── PROVIDED DATA ──

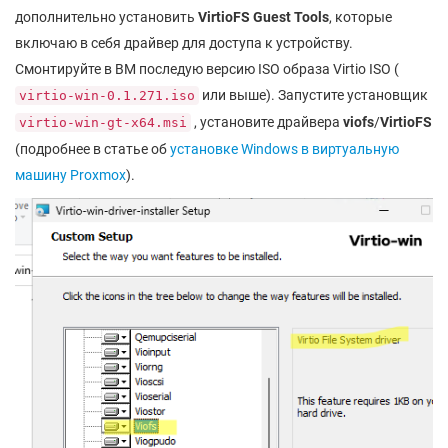
дополнительно установить
VirtioFS Guest Tools
, которые
включаю в себя драйвер для доступа к устройству.
Смонтируйте в ВМ последую версию ISO образа Virtio ISO (
или выше). Запустите установщик
virtio-win-0.1.271.iso
, установите драйвера
viofs
/
VirtioFS
virtio-win-gt-x64.msi
(подробнее в статье об
установке Windows в виртуальную
машину Proxmox
).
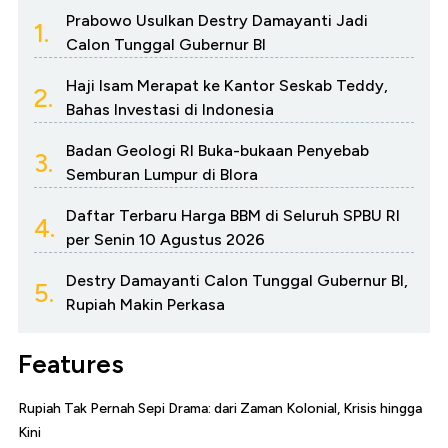
Prabowo Usulkan Destry Damayanti Jadi
1.
Calon Tunggal Gubernur BI
Haji Isam Merapat ke Kantor Seskab Teddy,
2.
Bahas Investasi di Indonesia
Badan Geologi RI Buka-bukaan Penyebab
3.
Semburan Lumpur di Blora
Daftar Terbaru Harga BBM di Seluruh SPBU RI
4.
per Senin 10 Agustus 2026
Destry Damayanti Calon Tunggal Gubernur BI,
5.
Rupiah Makin Perkasa
Features
Rupiah Tak Pernah Sepi Drama: dari Zaman Kolonial, Krisis hingga
Kini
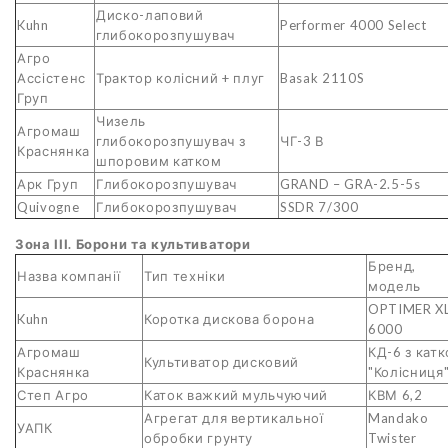
Диско-лаповий
Kuhn
Performer 4000 Select
глибокорозпушувач
Агро
Ассістенс
Трактор колісний + плуг
Basak 2110S
Груп
Чизель
Агромаш
глибокорозпушувач з
ЧГ-3 В
Краснянка
шпоровим катком
Арк Груп
Глибокорозпушувач
GRAND – GRA-2.5-5s
Quivogne
Глибокорозпушувач
SSDR 7/300
Зона ІІІ. Борони та культиватори
Бренд,
Назва компанії
Тип техніки
модель
OPTIMER X
Kuhn
Коротка дискова борона
6000
Агромаш
КД-6 з кат
Культиватор дисковий
Краснянка
"Колісниця
Степ Агро
Каток важкий мульчуючий
КВМ 6,2
Агрегат для вертикальної
Mandako
УАПК
обробки грунту
Twister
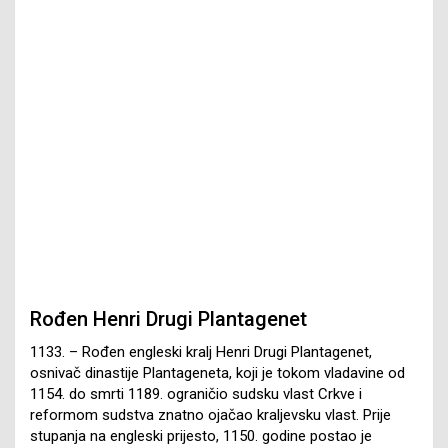
Rođen Henri Drugi Plantagenet
1133. – Rođen engleski kralj Henri Drugi Plantagenet,
osnivač dinastije Plantageneta, koji je tokom vladavine od
1154. do smrti 1189. ograničio sudsku vlast Crkve i
reformom sudstva znatno ojačao kraljevsku vlast. Prije
stupanja na engleski prijesto, 1150. godine postao je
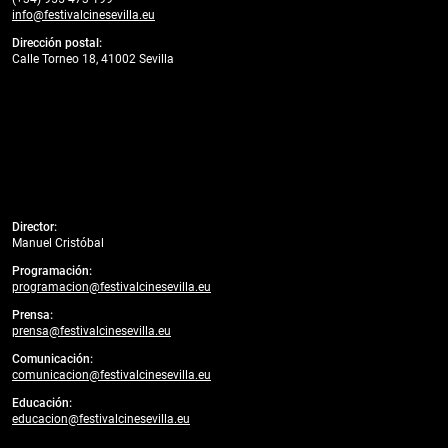
info@festivalcinesevilla.eu
Dirección postal:
Calle Torneo 18, 41002 Sevilla
Director:
Manuel Cristóbal
Programación:
programacion@festivalcinesevilla.eu
Prensa:
prensa@festivalcinesevilla.eu
Comunicación:
comunicacion@festivalcinesevilla.eu
Educación:
educacion@festivalcinesevilla.eu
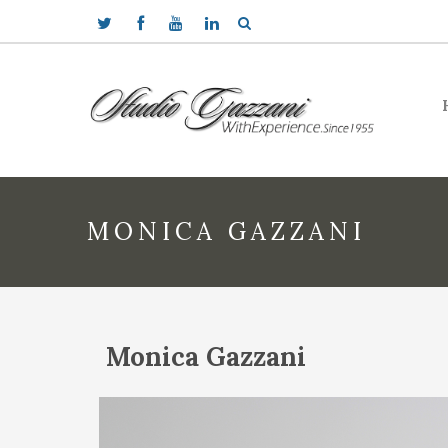
MONICA GAZZANI
Monica Gazzani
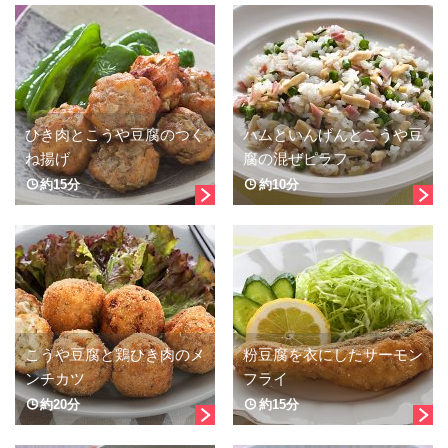
ひき肉とこうや豆腐のつく
ハムといんげんとこうや豆
ね揚げ
腐の混ぜピラフ
約15分
約10分
こうや豆腐と鶏ひき肉のメ
粉豆腐を衣にしたサーモン
ンチカツ
フライ
約20分
約15分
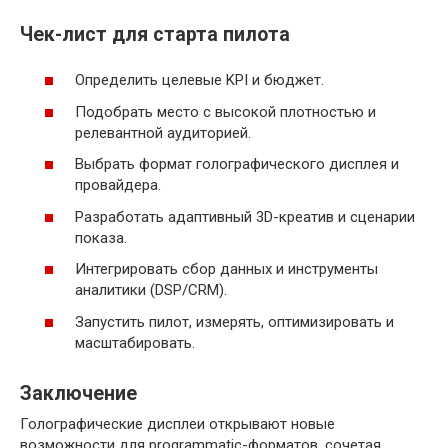
Чек-лист для старта пилота
Определить целевые KPI и бюджет.
Подобрать место с высокой плотностью и
релевантной аудиторией.
Выбрать формат голографического дисплея и
провайдера.
Разработать адаптивный 3D-креатив и сценарии
показа.
Интегрировать сбор данных и инструменты
аналитики (DSP/CRM).
Запустить пилот, измерять, оптимизировать и
масштабировать.
Заключение
Голографические дисплеи открывают новые
возможности для programmatic-форматов, сочетая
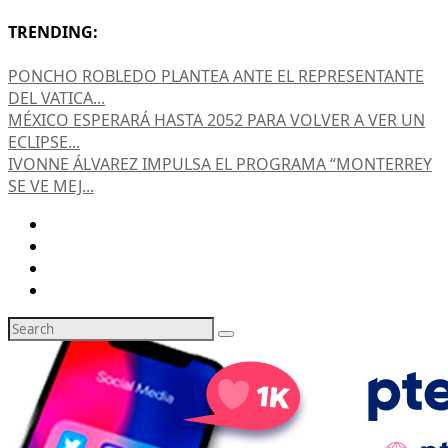
TRENDING:
PONCHO ROBLEDO PLANTEA ANTE EL REPRESENTANTE
DEL VATICA...
MÉXICO ESPERARÁ HASTA 2052 PARA VOLVER A VER UN
ECLIPSE...
IVONNE ÁLVAREZ IMPULSA EL PROGRAMA “MONTERREY
SE VE MEJ...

───

### YOUR TASK
Leave out the pictures, and retype exactly the lines from the one containing "reformom sudstva znatno" through the last line of the data above, no more and no less.

### WRITTEN SOLUTION
reformom sudstva znatno ojačao kraljevsku vlast. Prije
stupanja na engleski prijesto, 1150. godine postao je
info@festivalcinesevilla.eu
Dirección postal:
Calle Torneo 18, 41002 Sevilla
Director:
Manuel Cristóbal
Programación:
programacion@festivalcinesevilla.eu
Prensa:
prensa@festivalcinesevilla.eu
Comunicación:
comunicacion@festivalcinesevilla.eu
Educación:
educacion@festivalcinesevilla.eu
MONICA GAZZANI
Monica Gazzani
ひき肉とこうや豆腐のつく
ハムといんげんとこうや豆
ね揚げ
腐の混ぜピラフ
約15分
約10分
こうや豆腐と鶏ひき肉のメ
粉豆腐を衣にしたサーモン
ンチカツ
フライ
約20分
約15分
Чек-лист для старта пилота
Определить целевые KPI и бюджет.
Подобрать место с высокой плотностью и
релевантной аудиторией.
Выбрать формат голографического дисплея и
провайдера.
Разработать адаптивный 3D-креатив и сценарии
показа.
Интегрировать сбор данных и инструменты
аналитики (DSP/CRM).
Запустить пилот, измерять, оптимизировать и
масштабировать.
Заключение
Голографические дисплеи открывают новые
возможности для programmatic-форматов, сочетая
TRENDING:
PONCHO ROBLEDO PLANTEA ANTE EL REPRESENTANTE
DEL VATICA...
MÉXICO ESPERARÁ HASTA 2052 PARA VOLVER A VER UN
ECLIPSE...
IVONNE ÁLVAREZ IMPULSA EL PROGRAMA “MONTERREY
SE VE MEJ...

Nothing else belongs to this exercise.